Education reform can't be done by individual teachers. It just can't, not when the entire system needs to be restructured from the ground up. I mean, consider your situation. You have the kids in any given class for about five hours a week. They come in at the beginning of the year with 8, 9, 10, 11 years in a "teaching factory". When you're done with them, unless you have seniors, they're going to move back into the teaching factory. In between, you have a state test that you have to cover. There's no fucking choice there. If you're teaching English, and the state test is on Shakespeare, you can't fucking teach them Milton instead no matter how much more appropriate to that group you think Milton might be.
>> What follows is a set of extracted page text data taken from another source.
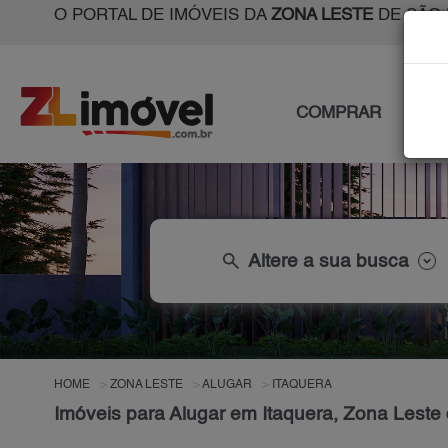
O PORTAL DE IMÓVEIS DA
ZONA LESTE
DE SÃO 
COMPRAR
ALU
search
Altere a sua busca
HOME
ZONA LESTE
ALUGAR
ITAQUERA
Imóveis para Alugar em Itaquera, Zona Leste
Never mind stuff that's handled entirely on the administrative level, like assembling classes by skill level and interest instead of grade (I've had classes where one kid is obviously too fucking smart for the shithole school she's stuck in, and another can't read or write; how the fuck am I possibly expected to provide a meaningful educational experience to both of them at the same time?). You do what you can, but you're handcuffed by the system you're in.
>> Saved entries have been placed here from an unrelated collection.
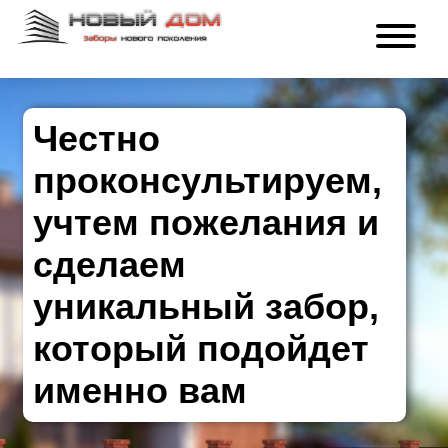
Честно
проконсультируем,
учтем пожелания и
сделаем
уникальный забор,
который подойдет
именно вам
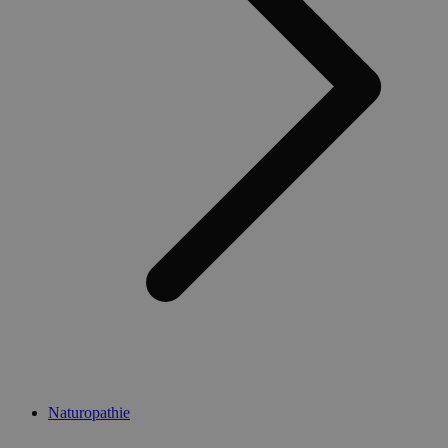
Naturopathie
There's been no serious attempt to apply any modern methods to teaching at all, at least not on any large scale. Not the theories that are cooked up in American education departments, and not practices that have been demonstrably more effective overseas, either. Charter schools have been experimenting and some have been getting good results, but I sincerely doubt you'll see any large-scale implementation of their ideas, not when the current fad is for more testing and more centralized control--"Let's keep doing the same 19th century shit we've been doing since, erm, the 19th century--we'll just measure it more. That will get 21st century results. Somehow." I'd be more optimistic, but I don't see any indication right now that the people who are actually capable of making meaningful changes--elected officials, state education bureaucracies, professional public hand-wringers, the teachers' unions--even seem to understand what the problem actually is.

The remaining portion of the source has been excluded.